At-large delegates can be voted on by the entire state — so someone like Mooney, a congressman, has a good chance of having his name recognized in every region.

Mostly, the early strategy came down to getting as many candidates running for delegate as possible.

Both Trump and former Florida Gov. Jeb Bush had mass filing days where all their candidates applied to get on the ballot.

“The very first task was to fill the slate,” Mooney said.

Direct election

West Virginia’s Republican primary method is called direct delegate election and is one of the country’s oldest forms of a primary election, dating back to when Florida adopted the first primary in 1904.

Other states, like Alabama, directly elect delegates on the ballot, but they’re allocated based on the majority vote from the state. Pennsylvania directly elects their at-large delegates, but they’re all considered uncommitted and go into the convention as free agents.

Most states skip direct election altogether and host state conventions to choose the delegates for the state. (That’s how Democrats in West Virginia do it. Most of the delegates to their national convention are allocated proportionately, based on the popular vote. A few superdelegates — all high-ranking political officials — can vote at the national convention for whomever they want.)

When it comes to Republicans, West Virginia is the only one that allocates the vast majority of its delegates based on voters’ individual preference for those delegates.

“In the majority of states, voters do not have that direct say,” said Josh Putnam, a political analyst and lecturer at the University of Georgia.

The direct say depends on an informed electorate. In years past, delegates have pretty much matched up to the majority vote in the state, but no Republican primary has been this tight in May since the 1970s.

West Virginia hasn’t always used a direct process. In 2008, to get more national media attention, state Republicans held a convention-style caucus to elect at-large delegates on Super Tuesday. They timed it so that the results would be the first to come out, before some states even went to the polls.

But during those caucuses, there was so much political maneuvering that many Republicans were turned off by the event, and vowed not to host a state caucus again.

There is a middle ground.

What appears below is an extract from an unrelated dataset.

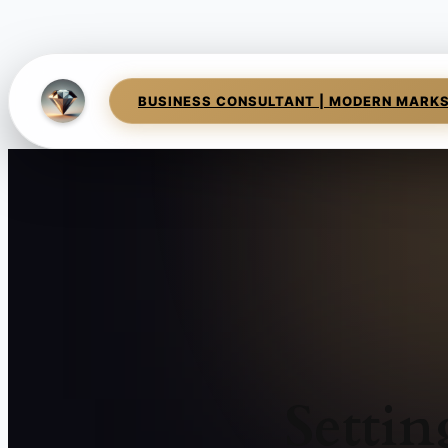
BUSINESS CONSULTANT | MODERN MARK
Setti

Most states that still use the direct election process (which accounts for 16 percent of the total delegates to the convention, according to FiveThirtyEight.com) allocate those delegates based on the popular vote. That way, voters are picking the people who represent them, but the majority vote still matters.

“Personally, I wish that the popular vote played a larger role,” Lucas said. “And I think because West Virginia matters this year, this highlights some of the issues that we can discuss as a party.”

Even with the current system, voters still have a direct say in who represents them at the convention rather than relying on people who are chosen in what Lucas calls backroom political dealings. He sees that as a point of pride.

“I’m very proud of how the process itself is,” Lucas said. “The delegates are on the ballot.”